Il governo difende il provvedimento come un aggiornamento della normativa vigente. Francesco Lollobrigida, intervenendo all’assemblea nazionale di Cia, ha affermato che “non è come qualcuno la racconta una legge che serve a garantire i bracconieri, è il contrario” e che l’obiettivo è “razionalizzare un processo sulla base di dati scientifici”, aggiornando una disciplina che risale al 1992.

L’ESITO DEL VOTO AL SENATO

La seduta del 24 si è conclusa con l’approvazione del disegno di legge 1552 al Senato con 80 voti favorevoli, 56 contrari e 2 astenuti. Nel corso dell’esame sono stati respinti in sequenza numerosi emendamenti presentati dalle opposizioni.

Il via libera definitivo di Palazzo Madama è arrivato al termine di una giornata parlamentare segnata da una forte contrapposizione politica e da una maggioranza compatta nel sostenere il testo, definito dalle opposizioni come un intervento destinato a modificare in profondità i principi della legge 157 del 1992.

Il testo passa ora all’esame della Camera dei deputati per l’approvazione definitiva.

I RILIEVI DELL’UNIONE EUROPEA E DEL CONSIGLIO D’EUROPA

Sul ddl restano le osservazioni formulate dalla Commissione europea, che ha evidenziato possibili criticità rispetto alla Direttiva Uccelli e ad altre norme europee sulla tutela della fauna e degli habitat naturali.
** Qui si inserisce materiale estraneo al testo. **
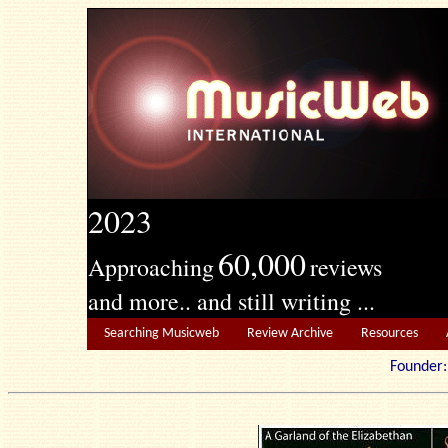
2023
60,000
Approaching
reviews
and more.. and still writing ...
Searching Musicweb
Review Archive
Resources
Founde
È inoltre in corso una procedura di infrazione nei confronti dell’Italia per il mancato allineamento di alcune disposizioni nazionali alla normativa comunitaria in materia di caccia.
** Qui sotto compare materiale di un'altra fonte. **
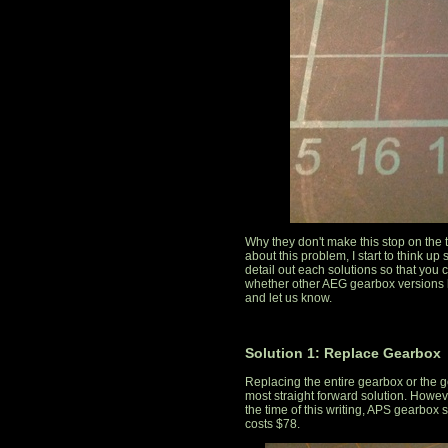
Why they don't make this stop on the 
about this problem, I start to think up 
detail out each solutions so that you 
whether other AEG gearbox versions
and let us know.
Solution 1: Replace Gearbox
Replacing the entire gearbox or the g
most straight forward solution. However
the time of this writing, APS gearbox 
costs $78.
Nei giorni scorsi è emerso anche un intervento del Comitato permanente della Convenzione di Berna del Consiglio d’Europa, che ha chiesto chiarimenti sulla compatibilità del provvedimento con gli obblighi internazionali in materia di tutela della fauna selvatica.

LE CRITICHE DI SCIENZIATI E ASSOCIAZIONI

Il dibattito si è intensificato anche sul fronte scientifico. Dieci società scientifiche e il WWF Italia avevano inviato una lettera alle più alte cariche dello Stato esprimendo preoccupazione per il possibile ridimensionamento del ruolo dell’Ispra e per il rischio di un indebolimento delle tutele della biodiversità.

Secondo il WWF Italia, il provvedimento potrebbe incidere su aspetti come l’estensione dei periodi di caccia, la gestione dei richiami vivi, il numero delle specie cacciabili e il sistema delle aree protette. Luciano Di Tizio, presidente del WWF Italia, ha sottolineato che la tutela della fauna selvatica è una questione di interesse generale, richiamando il principio costituzionale della protezione dell’ambiente e della biodiversità.

A queste  critiche si sono aggiunte quelle di Enpa, Lipu, Lav e Legambiente, che denunciano possibili effetti sulla sicurezza dei cittadini e sugli ecosistemi.